Wollte er auch so werden? Waren Macht und Reichtum es wert, ihnen das eigene Leben und vielleicht das vieler anderer zu opfern? Natürlich hätte er gerne die Geheimnisse des Buches entschlüsselt. Aber es war Unrecht, es den Dorfbewohnern zu stehlen. Und in den Händen seiner Begleiterin konnte es zu einer furchtbaren Waffe werden.
Mit einem Mal wusste er, was er zu tun hatte.
Wenige Minuten später hörte er das Tuckern des Automotors. Die Frau steuerte den Wagen ohne Licht. Sie hielt den kleinen Citroën genau vor ihm an und stieß die Beifahrertür auf. Der Mann reichte ihr seine Umhängetasche und wollte gerade selbst einsteigen, als sie aufs Gaspedal trat und das Auto mit aufheulendem Motor um die Kurve verschwand.

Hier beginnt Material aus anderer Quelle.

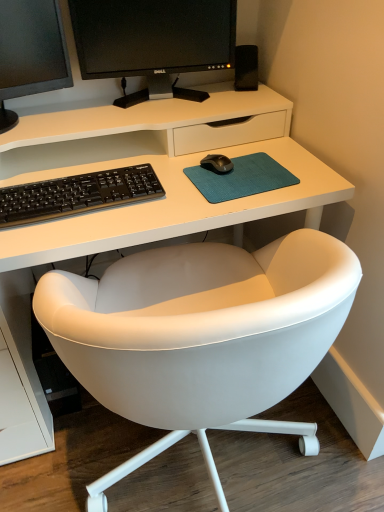 Where is `vacant region above teal fabric mousepad at center (from a real-world perspective)`? The height and width of the screenshot is (512, 384). vacant region above teal fabric mousepad at center (from a real-world perspective) is located at coordinates (247, 170). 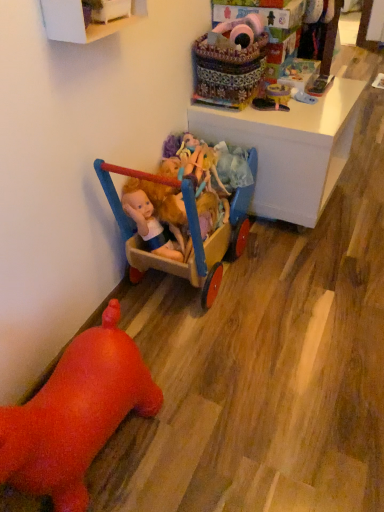 Find the location of a particular element. vacant space to the right of wooden cart at center, which is counted as the 5th toy, starting from the top is located at coordinates (310, 277). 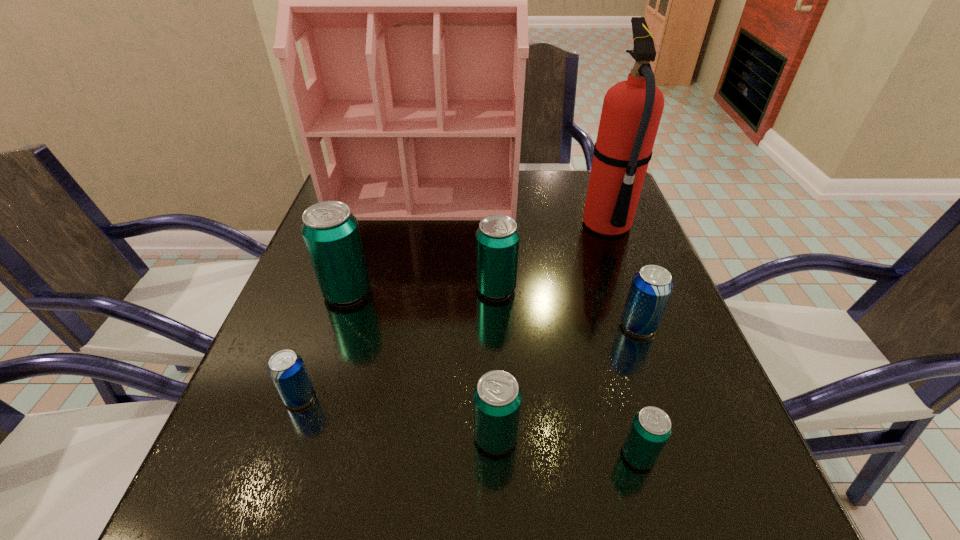 Identify the location of the left blue beer can. (286, 368).

The width and height of the screenshot is (960, 540). I want to click on the second beer can from right to left, so click(x=650, y=429).

Identify the location of the rightmost teal beer can. The image size is (960, 540). (650, 429).

At what (x,y) coordinates should I click in order to perform the action: click on free space located 0.290m on the front-facing side of the dollhouse. Please return your answer as a coordinate pair (x, y). The height and width of the screenshot is (540, 960). Looking at the image, I should click on (405, 304).

Locate an element on the screen. Image resolution: width=960 pixels, height=540 pixels. free space located 0.270m at the nozzle of the red fire extinguisher is located at coordinates (474, 225).

I want to click on free space located 0.380m at the nozzle of the red fire extinguisher, so click(431, 225).

Image resolution: width=960 pixels, height=540 pixels. I want to click on free space located 0.290m at the nozzle of the red fire extinguisher, so click(x=467, y=225).

Where is `free space located on the back of the leftmost teal beer can`? free space located on the back of the leftmost teal beer can is located at coordinates point(365,237).

Locate an element on the screen. The height and width of the screenshot is (540, 960). free spot located 0.380m on the left of the third smallest teal beer can is located at coordinates (298, 288).

Locate an element on the screen. vacant region located on the right of the fourth nearest object is located at coordinates (682, 325). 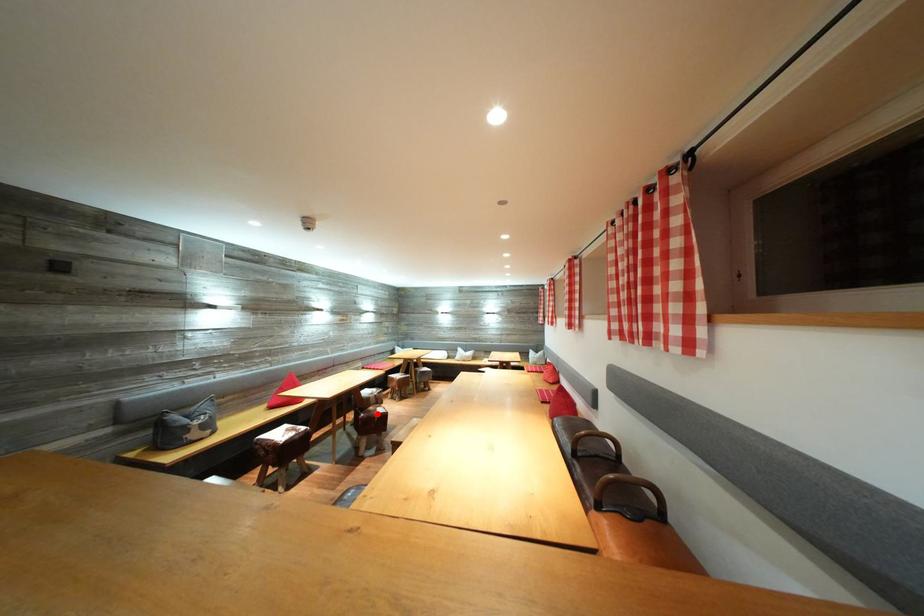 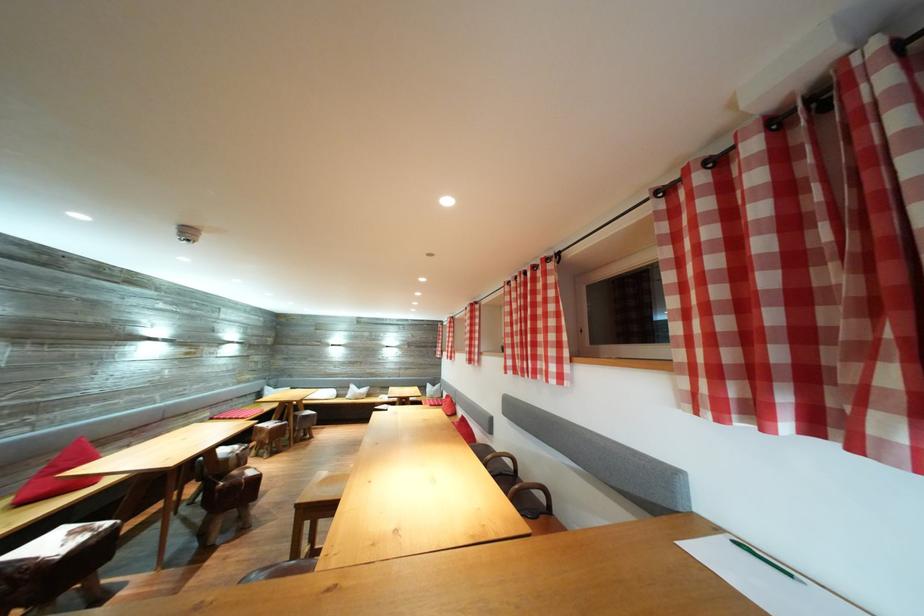 Question: I am providing you with two images of the same scene from different viewpoints. Given a red point in image1, look at the same physical point in image2. Is it:

Choices:
 (A) Closer to the viewpoint
 (B) Farther from the viewpoint

Answer: (B) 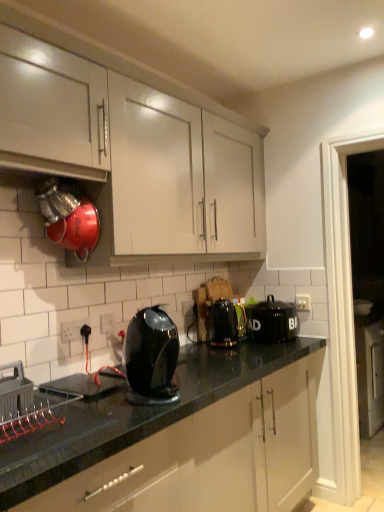 Question: Is metallic gray crate at lower left wider than white plastic electric outlet at lower left, which ranks as the third electric outlet in right-to-left order?

Choices:
 (A) yes
 (B) no

Answer: (A)

Question: Is metallic gray crate at lower left behind white plastic electric outlet at lower left, which ranks as the third electric outlet in right-to-left order?

Choices:
 (A) yes
 (B) no

Answer: (B)

Question: Is metallic gray crate at lower left at the right side of white plastic electric outlet at lower left, which is counted as the third electric outlet, starting from the back?

Choices:
 (A) yes
 (B) no

Answer: (B)

Question: Is there a large distance between metallic gray crate at lower left and white plastic electric outlet at lower left, the 1th electric outlet viewed from the front?

Choices:
 (A) no
 (B) yes

Answer: (A)

Question: Does metallic gray crate at lower left appear on the left side of white plastic electric outlet at lower left, which is counted as the third electric outlet, starting from the back?

Choices:
 (A) yes
 (B) no

Answer: (A)

Question: From the image's perspective, does metallic gray crate at lower left appear higher than white plastic electric outlet at lower left, the 1th electric outlet viewed from the front?

Choices:
 (A) yes
 (B) no

Answer: (B)

Question: Is white plastic electric outlet at lower left, the 1th electric outlet when ordered from left to right, wider than white plastic electric outlet at center, placed as the 1th electric outlet when sorted from right to left?

Choices:
 (A) no
 (B) yes

Answer: (B)

Question: Is white plastic electric outlet at center, the first electric outlet viewed from the back, at the back of white plastic electric outlet at lower left, the 1th electric outlet when ordered from left to right?

Choices:
 (A) no
 (B) yes

Answer: (A)

Question: Can you confirm if white plastic electric outlet at lower left, which is counted as the third electric outlet, starting from the back, is shorter than white plastic electric outlet at center, the 3th electric outlet from the front?

Choices:
 (A) no
 (B) yes

Answer: (A)

Question: Is white plastic electric outlet at lower left, which ranks as the third electric outlet in right-to-left order, closer to camera compared to white plastic electric outlet at center, the 3th electric outlet from the front?

Choices:
 (A) yes
 (B) no

Answer: (A)

Question: Is white plastic electric outlet at lower left, which is counted as the third electric outlet, starting from the back, not near white plastic electric outlet at center, the 3th electric outlet positioned from the left?

Choices:
 (A) yes
 (B) no

Answer: (B)

Question: Is white plastic electric outlet at lower left, which is counted as the third electric outlet, starting from the back, smaller than white plastic electric outlet at center, the first electric outlet viewed from the back?

Choices:
 (A) no
 (B) yes

Answer: (A)

Question: Is white matte cabinet at upper left at the back of metallic gray crate at lower left?

Choices:
 (A) yes
 (B) no

Answer: (B) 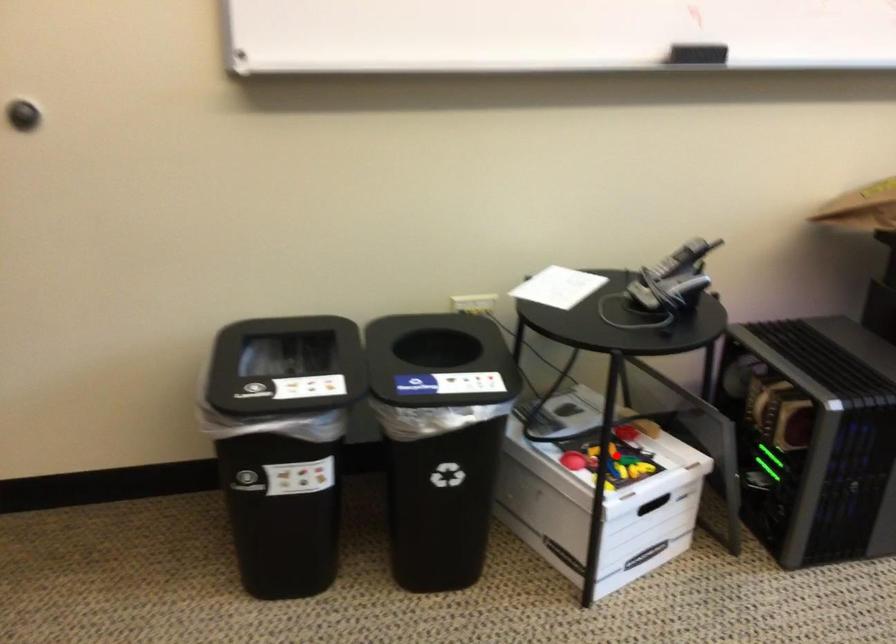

Der Mann war durch den plötzlichen Start des Autos aus dem Gleichgewicht geraten und auf die Straße gefallen. Er richtete sich auf und klopfte sich den Staub von seiner Hose. Dann seufzte er erneut: Sie hatte also von Anfang an vorgehabt, das Buch für sich allein zu behalten und ihn zurück zu lassen. Wer die Weltherrschaft anstrebte, teilte eben nicht gern mit anderen.
Die Wolken hatten den Mond wieder freigegeben. Der Mann warf noch einen letzten Blick in Richtung des verschwundenen Autos. Dann machte er sich langsam auf den Weg ins Dorf.
Versteckt unter seiner Jacke, spürte er das raue Leder des Buches auf seiner Haut. Die Frau würde sicher bald bemerken, dass sich in der Tasche auf dem Beifahrersitz bloß ein in Stoff gewickeltes Holzstück befand. Er hatte ihr das genommen, was sie mehr als alles in der Welt begehrte.
Und er wusste, dass er von nun an eine Feindin auf Lebenszeit hatte.